Biondi argues that the Court erroneously admitted plaintiffs' exhibit 89 as a business record. Exhibit 89 was a claim form which misrepresented Hazel as being Biondi's wife. The Court found that Biondi had prepared the form and had made the false entries on it. In view of that finding, it is beside the point whether the form was properly admitted as a business record of the Fund; it was admissible as Biondi's own statement. See Fed.R.Evid. 801(d)(2)(A). In any event, an adequate foundation was established to show that the form was a business record of the Fund, thus permitting its admission to show that the Fund had relied on the representations in the form in determining whether to pay benefits to Hazel. The Court's finding that Biondi had completed the form was sufficient to overcome any objection to purported second-level hearsay not rendered admissible by the business record exception. See, e.g., United States v. Ismoila, 100 F.3d 380, 392 (5th Cir. 1996) (discussing two-level hearsay issue); United States v. Vigneau, 187 F.3d 82, 85 (1st Cir. 1999) (holding Rule 803(6) does not allow admission for their truth of outsider" statements in business record, but indicating that record would be admissible for that purpose if there were evidence to confirm defendant had completed the form).

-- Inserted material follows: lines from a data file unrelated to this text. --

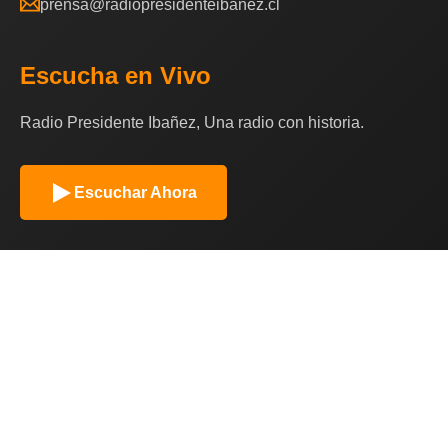
prensa@radiopresidenteibanez.cl
Escucha en Vivo
Radio Presidente Ibañez, Una radio con historia.
Escuchar Ahora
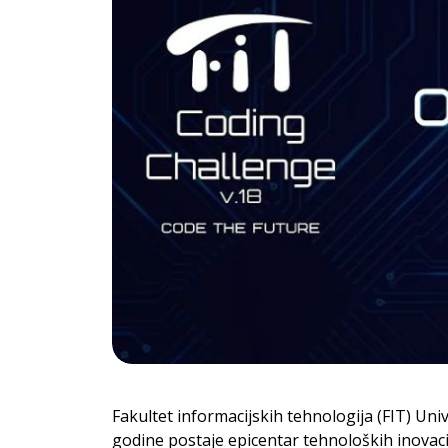
Fakultet informacijskih tehnologija (FIT) Uni
godine postaje epicentar tehnoloških inovacij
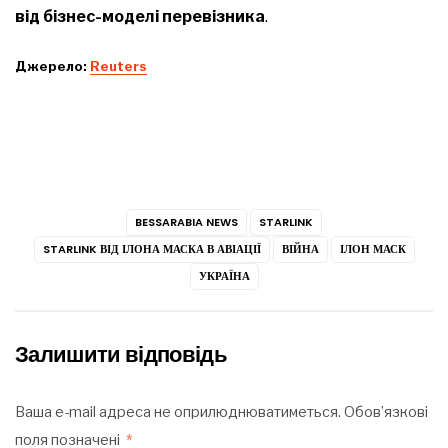
від бізнес-моделі перевізника
.
Джерело:
Reuters
BESSARABIA NEWS
STARLINK
STARLINK ВІД ІЛОНА МАСКА В АВІАЦІЇ
ВІЙНА
ІЛОН МАСК
УКРАЇНА
Залишити відповідь
Ваша e-mail адреса не оприлюднюватиметься.
Обов’язкові
поля позначені
*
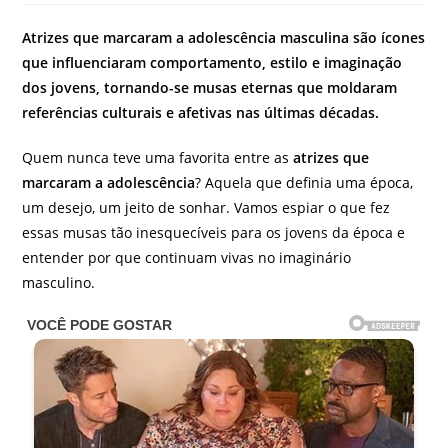
do
post:
Atrizes que marcaram a adolescência masculina são ícones
que influenciaram comportamento, estilo e imaginação
dos jovens, tornando-se musas eternas que moldaram
referências culturais e afetivas nas últimas décadas.
Quem nunca teve uma favorita entre as
atrizes que
marcaram a adolescência
? Aquela que definia uma época,
um desejo, um jeito de sonhar. Vamos espiar o que fez
essas musas tão inesquecíveis para os jovens da época e
entender por que continuam vivas no imaginário
masculino.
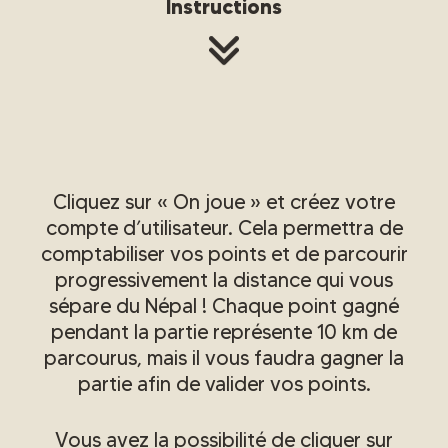
Instructions
Cliquez sur « On joue » et créez votre
compte d’utilisateur. Cela permettra de
comptabiliser vos points et de parcourir
progressivement la distance qui vous
sépare du Népal ! Chaque point gagné
pendant la partie représente 10 km de
parcourus, mais il vous faudra gagner la
partie afin de valider vos points.
Vous avez la possibilité de cliquer sur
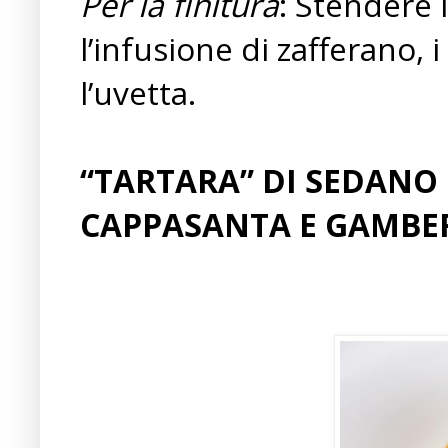
Per la finitura
: Stendere i
l’infusione di zafferano, 
l’uvetta.
“TARTARA” DI SEDANO
CAPPASANTA E GAMBER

Finally, Biondi argues that the Court erred in granting summary judgment against him on his malpractice claims against his former attorneys. He disputes the Court's statement that "the case boils down to [a claim that] Biondi's lawyers did not explain to him that there was a legitimate way for him to provide Hazel medical benefits, so he chose to commit fraud." See Trustees of AFTRA Health Fund v. Biond, No. 99 C 1286, 2000 WL 112988, at *2 (N.D. Ill. Aug. 9, 2000). According to Biondi, the Court misperceived his claim, which he says is actually based on the proposition that the attorneys, having negotiated an agreement requiring him to provide Hazel with medical coverage pursuant to COBRA, did not inform him what that obligation entailed. There was no misperception; later in the Court's opinion, we noted that Biondi was claiming that his lawyers were negligent "in failing to advise him of the proper alternative." Id. In any event, Biondi's quarrel with our phraseology does not affect the outcome of the case. Biondi claimed that his attorneys did not advise him about what the agreement meant. Though this might have laid the groundwork for Biondi's fraud, fraud is what he committed, and the Court is not persuaded that he can shift his fraud liability to an allegedly negligent third party.
In addition to the reasons set forth in our summary judgment ruling, we note that Illinois tort law (which both parties agreed applies here) distinguishes between conditions and causes; when one party's negligence simply furnishes a condition by which an injury is made possible, and that condition leads to an injury due to the later independent act of another party, the creation of the condition is held not to be the proximate cause of the injury. See, e.g., First Springfield Bank Trust Co. v. Galman, 188 Ill.2d 252, 257, 720 N.E.2d 1068, 1071 (1999). Biondi's independent and intentional fraudulent acts were not a foreseeable result of the law firm's alleged negligence.
For these reasons, the Court denies Biondi's motion for relief from judgment.